The semiconductor manufacturing world has seemingly flipped in a few months, with multiple fab buildouts and expansions slowed or delayed. Today we will address these slowdown rumors by company, specific fabs, geography, and class of semiconductor devices. This includes slowdowns we have heard about for expansion at giants such as TSMC, Intel, Samsung, Micron, SK Hynix, and more. As a reminder, we track 112 ongoing and planned expansions within the supply chain. Based on this and sources within the supply chain, we will share our wafer fabrication equipment expenditure estimates for 2022, 2023, 2024, and 2025 for foundry, logic, NAND, and DRAM each.

By Dylan Patel

Image: Intel Foundry

Before we dive into our projections, let’s start by level-setting the historical figures, as different sources will estimate these freely. The core metrics to watch in this industry are semiconductor revenue, capacity additions (wafer fabrication equipment), and existing capacity (millions of wafer square inches shipped).

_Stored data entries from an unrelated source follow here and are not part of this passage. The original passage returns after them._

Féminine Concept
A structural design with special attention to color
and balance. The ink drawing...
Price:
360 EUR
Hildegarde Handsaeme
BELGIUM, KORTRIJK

The key metric determining margins for the fabs and the industry is revenue per unit area of silicon. As such, we track this metric very closely alongside capacity adds. Industry margins have soared as revenue per square inch increased rapidly in 2021. This metric will not remain this high. Current and future fab buildouts will bring it below historical levels.

Much of the capacity here is older than 300mm, 90nm to 28nm. These nodes tend to run much lower revenue per shipped square inch. They continue to ramp to a larger portion of shipped square inches, especially in Chinese fabs.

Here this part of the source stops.